Tensor2tensor: How to measure the number of training epochs

Created on 13 Nov 2017 · 22Comments · Source: tensorflow/tensor2tensor

In order to compare with other NMT frameworks, I would like to know how many training epochs (i.e. passes over the whole training data) are done at the moment.
I can see the number of training (global) steps and I guess epochs = steps * batch_size / training_subwords.
So the questions boils down to: How to make T2T report (e.g. in the log) the number of subwords in the training data?

feature request

Source

martinpopel

Most helpful comment

Yeah, this seems like a reasonable thing to want but unfortunately not simple to do currently. The variable batch size because of bucketing examples by sequence length complicates the picture.

Counting the number of subwords would need a pass through the data on disk, probably best done by a separate script.

rsepassi on 13 Nov 2017

👍2

All 22 comments

Yeah, this seems like a reasonable thing to want but unfortunately not simple to do currently. The variable batch size because of bucketing examples by sequence length complicates the picture.

Counting the number of subwords would need a pass through the data on disk, probably best done by a separate script.

rsepassi on 13 Nov 2017

👍2

@rsepassi hi, "batch_size" is the number of subwords of source and target sentences in a batch?
or only the number of subwords of source sentences in a batch?
thanks a lot.

yuimo on 29 Nov 2017

@yuimo: it is the maximum of source and target subwords, for each sentence. See https://github.com/tensorflow/tensor2tensor/blob/92983eaaa457ec18729b1883ba5ae4a6614bdcb5/tensor2tensor/utils/data_reader.py#L145-L153

martinpopel on 29 Nov 2017

@martinpopel i got it, thanks a lot

yuimo on 30 Nov 2017

@martinpopel , you meant to write:

epochs = steps * batch_size * worker_gpu / training_subwords

Right?

ndvbd on 13 Feb 2018

epochs = steps * batch_size * worker_gpu / training_subwords

Yes, exactly. In other words epochs = steps * effective_batch_size / training_subwords.

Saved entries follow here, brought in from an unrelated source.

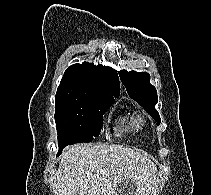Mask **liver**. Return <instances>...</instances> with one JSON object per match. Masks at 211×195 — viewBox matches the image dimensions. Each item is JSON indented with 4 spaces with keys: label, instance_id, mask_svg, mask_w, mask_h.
Returning a JSON list of instances; mask_svg holds the SVG:
<instances>
[{
    "label": "liver",
    "instance_id": "obj_1",
    "mask_svg": "<svg viewBox=\"0 0 211 195\" xmlns=\"http://www.w3.org/2000/svg\"><path fill=\"white\" fill-rule=\"evenodd\" d=\"M159 175L149 158L129 147L77 144L62 154L56 195H119L124 181H131L136 195H157Z\"/></svg>",
    "mask_w": 211,
    "mask_h": 195
}]
</instances>
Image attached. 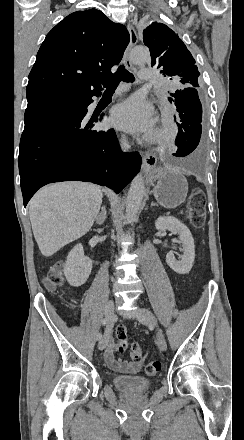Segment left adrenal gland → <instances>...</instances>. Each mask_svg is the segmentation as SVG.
Segmentation results:
<instances>
[{"mask_svg":"<svg viewBox=\"0 0 244 440\" xmlns=\"http://www.w3.org/2000/svg\"><path fill=\"white\" fill-rule=\"evenodd\" d=\"M151 206H158V204H154V202H151Z\"/></svg>","mask_w":244,"mask_h":440,"instance_id":"obj_1","label":"left adrenal gland"}]
</instances>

I wrote a simple script t2t_text2subwords.py for computing the number of subwords in train/test data, but I had not enough time to tidy it, document and send as a PR.

martinpopel on 13 Feb 2018

@martinpopel It would be nice if the T2T will show in the tensorboard how many epochs were done during training.

Do you know if there are any rules of thumb in respect to how many epochs should be done during NMT tasks?

In addition, do you know if T2T runs on the training data in a deterministic way, or in a randomized way? (meaning if 2 training invocations should yield the exact same model?)

ndvbd on 13 Feb 2018

It would be nice if the T2T will show in the tensorboard how many epochs were done during training.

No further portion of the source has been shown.